- IATA: n/a; ICAO: n/a;

Summary
- Airport type: Public & civilian
- Owner/Operator: Pader District Administration
- Location: Pader, Uganda
- Elevation AMSL: 3,369 ft / 1,027 m
- Coordinates: 02°51′08″N 33°04′48″E﻿ / ﻿2.85222°N 33.08000°E

Map
- Pader Airfield Location of Pader Airfield in Uganda

Runways
| Direction | Length |  | Surface |
| m | ft |
| 00/18 | 1,200 | 3,937 | Murram |

= Pader Airfield =

Airfield in Uganda

Pader Airfield (also Patongo Airfield) is an airfield serving Pader and Patongo, two towns, 33 km apart, in the south-eastern part of Pader District, in the Northern Region of Uganda.

==Location==
The airfield is located in Lunar Parish, within Pader District, approximately 324 km, by air, and 475 km, by road, north-east of Entebbe International Airport, Uganda's largest airport. Gulu Airport lies approximately 106 km, as the crow flies, south west of Pader.
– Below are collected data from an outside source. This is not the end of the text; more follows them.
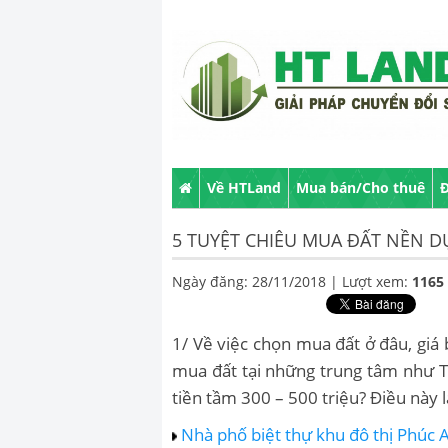
Về HTLand
Mua bán/Cho thuê
Đ
5 TUYỆT CHIÊU MUA ĐẤT NỀN D
Ngày đăng: 28/11/2018 |
Lượt xem:
1165
1/ Về việc chọn mua đất ở đâu, giá
mua đất tại những trung tâm như T
tiền tầm 300 – 500 triệu? Điều này 
Nhà phố biệt thự khu đô thị Phúc 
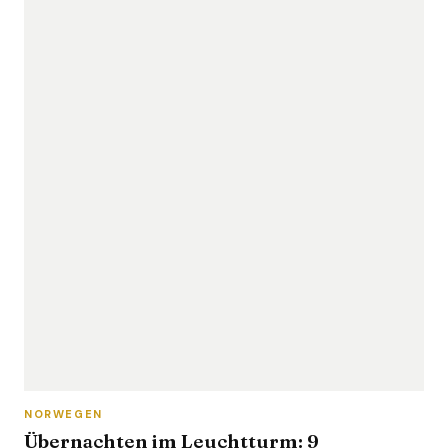
NORWEGEN
Übernachten im Leuchtturm: 9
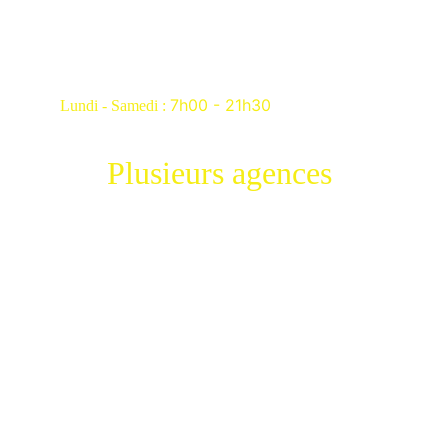
01 84 20 03 87 
royal.toiture@outlook.fr
7h00 - 21h30
Lundi - Samedi : 
Plusieurs agences 
-Paris 75
-Seine et marne 77
-Haut de Seine 92
-Seine st Denis 93
-Val de marne 94
-Lens 62
-Vichy 03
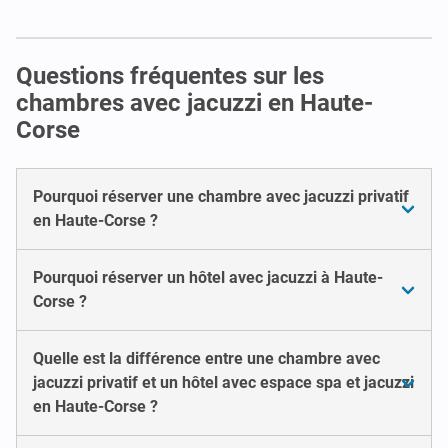
Questions fréquentes sur les
chambres avec jacuzzi en Haute-
Corse
Pourquoi réserver une chambre avec jacuzzi privatif
en Haute-Corse ?
Pourquoi réserver un hôtel avec jacuzzi à Haute-
Corse ?
Quelle est la différence entre une chambre avec
jacuzzi privatif et un hôtel avec espace spa et jacuzzi
en Haute-Corse ?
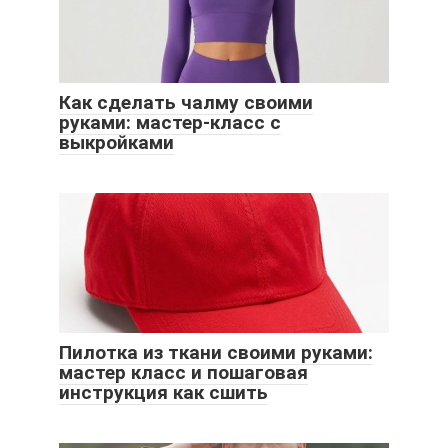
Как сделать чалму своими
руками: мастер-класс с
выкройками
Пилотка из ткани своими руками:
мастер класс и пошаговая
инструкция как сшить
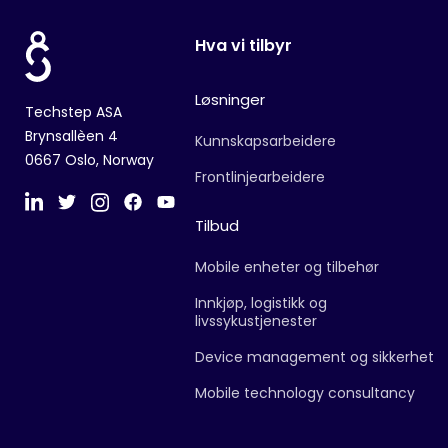
Hva vi tilbyr
Løsninger
Techstep ASA
Brynsallèen 4
Kunnskapsarbeidere
0667 Oslo, Norway
Frontlinjearbeidere
Tilbud
Mobile enheter og tilbehør
Innkjøp, logistikk og
livssykustjenester
Device management og sikkerhet
Mobile technology consultancy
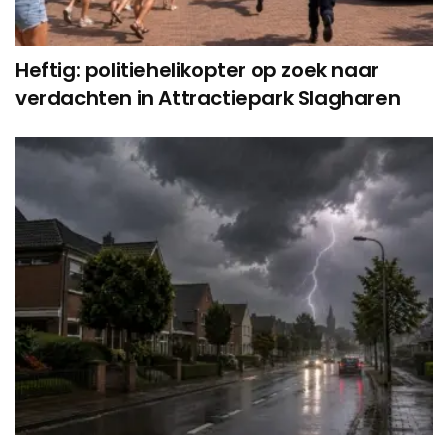
Heftig: politiehelikopter op zoek naar
verdachten in Attractiepark Slagharen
The airfield's runway measures 1200 m, in length and is 20 m wide with a 25 cm murram surface. The town of Pader lies at an average elevation of 1027 m above mean sea level The geographical coordinates of the arfield are: 02°51'08.0"N, 33°04'48.0"E (Latitude:2.852222; Longitude:33.080000).

==Overview==
The airfield was developed in 2006, by Medair, a non-profit based in Geneva, Switzerland, to serve the people of Patongo and surrounding communities. Medair received financial and other support from the European Union to complete this infrastructure development. The airfield cost USh250 million to build in 2006 (approx. US$100,000 in 2006 money). At the time of commissioning, Medair deeded the maintenance and management of the airstrip to local authorities.

Pader airfield was built to facilitate safe travel for aid workers who were working with the estimated 40,000 people who were confined to the Patongo IDP Camp, at the height of the LRA insurgency in the early and mid 2000s.